Si les accros à Blind connaissent déjà certaines signatures, Judith Joy Ross, donc, Graciela Iturbide, Ursula Schultz-Dornburg, Lisette Model, ou Diane Arbus, toutes magistrales, d’autres sont restées dans l’ombre, par une discrétion quasi imposée (l’histoire de la photographie n’a pas été tendre avec les femmes) ou pour d’autres raisons, parfois juste pragmatiques, il n’est pas si simple de trouver une galerie, d’exister sur les cimaises festivalières et d’affronter le marché de l’art si vorace en têtes d’affiche.

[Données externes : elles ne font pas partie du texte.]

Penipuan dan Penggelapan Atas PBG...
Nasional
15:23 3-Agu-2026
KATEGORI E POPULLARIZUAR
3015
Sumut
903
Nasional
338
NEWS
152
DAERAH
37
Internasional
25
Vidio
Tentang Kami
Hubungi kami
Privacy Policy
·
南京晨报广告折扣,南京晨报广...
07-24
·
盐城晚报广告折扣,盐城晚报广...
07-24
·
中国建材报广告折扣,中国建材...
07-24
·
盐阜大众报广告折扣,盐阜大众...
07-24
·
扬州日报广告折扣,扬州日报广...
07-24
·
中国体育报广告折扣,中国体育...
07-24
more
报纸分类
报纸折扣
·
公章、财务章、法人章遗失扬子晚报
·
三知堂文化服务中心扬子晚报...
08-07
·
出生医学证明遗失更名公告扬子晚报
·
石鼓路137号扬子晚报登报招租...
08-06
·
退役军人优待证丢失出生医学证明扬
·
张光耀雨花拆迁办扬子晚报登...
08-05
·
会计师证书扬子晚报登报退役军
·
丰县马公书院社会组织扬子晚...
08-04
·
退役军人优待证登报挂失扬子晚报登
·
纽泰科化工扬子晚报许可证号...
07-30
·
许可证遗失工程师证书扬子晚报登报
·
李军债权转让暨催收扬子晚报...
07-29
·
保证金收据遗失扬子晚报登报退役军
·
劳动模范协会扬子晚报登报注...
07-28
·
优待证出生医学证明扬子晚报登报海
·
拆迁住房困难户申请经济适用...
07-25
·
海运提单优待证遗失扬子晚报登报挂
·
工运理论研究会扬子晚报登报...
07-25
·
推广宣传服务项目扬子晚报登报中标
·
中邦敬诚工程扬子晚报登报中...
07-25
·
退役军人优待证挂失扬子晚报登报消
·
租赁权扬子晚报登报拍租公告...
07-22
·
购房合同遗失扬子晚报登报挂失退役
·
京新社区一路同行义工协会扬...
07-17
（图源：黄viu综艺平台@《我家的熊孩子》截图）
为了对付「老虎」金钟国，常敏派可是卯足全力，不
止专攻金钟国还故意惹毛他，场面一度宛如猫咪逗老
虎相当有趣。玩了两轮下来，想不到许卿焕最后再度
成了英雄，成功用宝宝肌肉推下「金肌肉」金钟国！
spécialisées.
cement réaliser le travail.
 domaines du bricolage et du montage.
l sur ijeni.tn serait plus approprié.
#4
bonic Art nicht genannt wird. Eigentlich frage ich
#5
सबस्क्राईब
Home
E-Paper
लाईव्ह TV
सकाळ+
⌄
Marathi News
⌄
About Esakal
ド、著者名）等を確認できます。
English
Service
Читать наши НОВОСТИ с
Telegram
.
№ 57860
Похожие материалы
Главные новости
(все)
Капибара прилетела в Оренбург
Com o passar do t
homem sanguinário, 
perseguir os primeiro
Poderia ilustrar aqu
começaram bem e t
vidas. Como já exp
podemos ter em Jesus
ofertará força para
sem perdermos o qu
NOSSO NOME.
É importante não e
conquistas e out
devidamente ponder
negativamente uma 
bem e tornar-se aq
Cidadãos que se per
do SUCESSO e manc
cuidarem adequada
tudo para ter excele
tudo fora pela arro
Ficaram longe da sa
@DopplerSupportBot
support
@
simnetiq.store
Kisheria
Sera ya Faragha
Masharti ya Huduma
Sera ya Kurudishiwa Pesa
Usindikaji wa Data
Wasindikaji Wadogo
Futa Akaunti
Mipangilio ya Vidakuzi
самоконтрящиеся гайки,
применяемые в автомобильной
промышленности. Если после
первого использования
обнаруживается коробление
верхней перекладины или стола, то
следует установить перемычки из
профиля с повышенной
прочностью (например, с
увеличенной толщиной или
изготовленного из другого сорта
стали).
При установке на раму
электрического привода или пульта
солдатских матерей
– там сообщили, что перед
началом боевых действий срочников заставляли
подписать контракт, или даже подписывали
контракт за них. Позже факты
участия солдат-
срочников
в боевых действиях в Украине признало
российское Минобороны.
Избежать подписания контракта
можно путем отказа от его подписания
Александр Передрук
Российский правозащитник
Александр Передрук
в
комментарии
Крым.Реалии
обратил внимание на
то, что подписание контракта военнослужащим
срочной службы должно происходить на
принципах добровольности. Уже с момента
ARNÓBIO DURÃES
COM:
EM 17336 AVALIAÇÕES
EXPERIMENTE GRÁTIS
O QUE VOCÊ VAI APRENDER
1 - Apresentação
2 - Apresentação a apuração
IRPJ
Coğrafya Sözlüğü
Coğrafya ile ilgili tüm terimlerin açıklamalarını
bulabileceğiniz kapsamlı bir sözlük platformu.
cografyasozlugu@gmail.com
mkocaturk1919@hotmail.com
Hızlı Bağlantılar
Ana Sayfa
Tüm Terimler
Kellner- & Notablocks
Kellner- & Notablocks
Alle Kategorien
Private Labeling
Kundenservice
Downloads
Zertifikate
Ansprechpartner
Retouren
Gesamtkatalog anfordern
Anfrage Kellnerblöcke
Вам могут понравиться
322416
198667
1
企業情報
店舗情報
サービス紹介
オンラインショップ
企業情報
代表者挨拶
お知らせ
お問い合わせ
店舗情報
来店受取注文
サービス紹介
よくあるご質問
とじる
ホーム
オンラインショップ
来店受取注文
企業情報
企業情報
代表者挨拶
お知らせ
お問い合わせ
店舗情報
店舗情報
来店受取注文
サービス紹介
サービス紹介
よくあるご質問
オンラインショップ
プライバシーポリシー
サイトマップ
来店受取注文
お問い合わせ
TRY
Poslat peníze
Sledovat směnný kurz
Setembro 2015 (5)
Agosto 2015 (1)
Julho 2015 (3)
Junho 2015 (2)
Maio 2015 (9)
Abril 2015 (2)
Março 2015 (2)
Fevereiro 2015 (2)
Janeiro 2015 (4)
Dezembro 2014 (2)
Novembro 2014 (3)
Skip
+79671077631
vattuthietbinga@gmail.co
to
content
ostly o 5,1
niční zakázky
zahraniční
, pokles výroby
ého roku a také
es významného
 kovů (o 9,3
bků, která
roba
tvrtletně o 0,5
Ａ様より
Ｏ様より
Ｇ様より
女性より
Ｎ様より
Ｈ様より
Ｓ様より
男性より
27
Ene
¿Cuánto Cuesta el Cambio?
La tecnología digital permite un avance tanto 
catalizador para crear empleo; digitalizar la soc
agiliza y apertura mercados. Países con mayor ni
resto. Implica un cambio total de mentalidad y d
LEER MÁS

Ce qui rend ce catalogue intéressant, c’est sa façon de mettre en relation des manières différentes de pratiquer, et de cultiver, la photographie. Ces expériences personnelles sont nourrissantes, certaines même exaltantes. Revisiter les grands maîtres américains du nu et du paysage (Tarrah Krajnak). Témoigner in situ ou s’éloigner de ses racines (Yolanda Andrade, Kattia García Fayat).
Dénoncer, sublimer ou archiver les revendications territoriales (Andrea Geyer). Suggérer la violence des guerres, de l’apartheid, sans exhiber de cadavres (Martha Rosler, Jo Ractliffe)). Dévoiler la vie des prostitués travestis, leur combat entre dictature et sida (Paz Errázuriz).
La Chilienne Paz Errázuriz est autodidacte. C’est elle qui clôt en majesté Regards de Femmes. Une artiste engagée. Qui se confronte à ses sujets avec vaillance, qu’ils soient à la rue, à l’hôpital psychiatrique, sur le ring ou dans les bordels.
Regards de Femmes, Toluca Éditions + Fondation A., 216 pp., 40 euros. Textes d’Astrid Ullens de Schooten Whettnall et de Béatrice Andrieux.